Third, you don’t have to expend any effort. I know this is mindblowing to a lot of people because most people think that when you meditate, you actually have to put in a lot of effort. Yes, sometimes, you do have to physically exercise. Well, that’s yoga. This is meditation. These are two totally different things.
You just have to go through the process, and you would see how effortless it is because you’re just tapping into how your mind is already working. Your mind is in operation 24 hours a day, 7 days a week and 365 days a year. You just tap into that internal biochemical, psychological machinery, and everything else will snap into place. You just have to go through the process.
The effort is not really part of the equation. Don’t Make Things Harder on Yourself With unrealistic start dates.
Finally, one common way people tend to undermine their success is when they set very unrealistic start dates. This often takes two forms. Either you set the date too remotely, or you set it too close to today’s day.
Why are both of these problematic? When you set it too remotely, you no longer get that sense of urgency that you need to get going. There’s no mechanism that forces you to take action as soon as possible because the date is so remote that there’s no consequence.
Similarly, if you pick a date that is too near, like, let’s say tomorrow, it’s so close you become so intimidated that it’s not a surprise that people simply just drop everything and not start. You can’t freak yourself out that way. It has to be remote enough to be comfortable, but not so remote that it robs you of any sense of urgency.
Pick A Start Date You Can Commit To
The bottom line is once you have identified a comfortable start date, stick to it. Commit to it and look forward to your initial meditation target timeframe of 15 to 20 minutes.
It’s important to make sure that you do this daily. It’s better to be consistent rather than put in a tremendous amount of time, but only doing it once in a blue moon.
Related Questions About Mindfulness Meditation:
Starting Your Mindfulness Meditation Practice
- Prepare Yourself. Before even attempting to do any practice, understand that your practice is not a performance.
- Bring Heart into It. This is about you learning how to live a better life for yourself.
- Forgive Yourself. Being compassionate starts with you.
- Thank Yourself. You are doing one of the most important activities, it starts with you.
- Find a Buddy.

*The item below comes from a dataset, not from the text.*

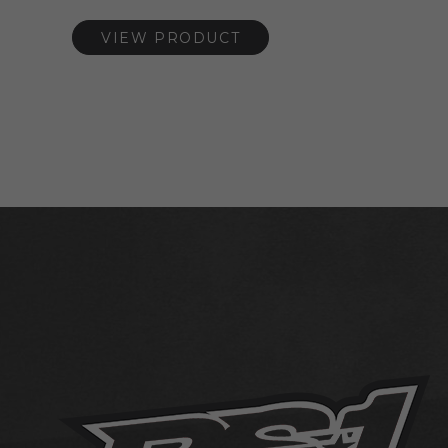
VIEW PRODUCT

Find someone who would want to come on this adventure with you.
How do I become mindful?
- Practice mindfulness during routine activities. Any small activity is ok.
- Practice right when you wake up. Post a note in the bathroom to remind you.
- Let your mind wander. Immerse yourself in a vivid, focused daydream, it’s good for you!
- Keep it short. You don’t have to spend any more time than you want to. Just do it!
- Practice mindfulness while you wait. Take advantage of delays, appointments or any downtime.
- Pick a prompt to remind you to be mindful. Set a reminder on your phone to beep every hour.
- Learn to meditate. Explore the many mindfulness resources on the web and this site.
How often should you practice mindfulness?
Practice breathing awareness for at least ten minutes at least once a day. Each time you notice that your mind is no longer on your breath, let it go and gently return to the breath. Over time try extending the duration of the meditation until you can do it for at least twenty minutes or more each day.
Is mindfulness the same as meditation?
Nowadays, mindfulness and meditation are often used to mean the same thing, which can be confusing, while not many are clear on what ‘mindfulness meditation’ is and how it differs from either of the above. “Mindfulness is the awareness that arises when we non-judgmentally pay attention in the present moment and only the present moment. You will find it’s an amazing experience.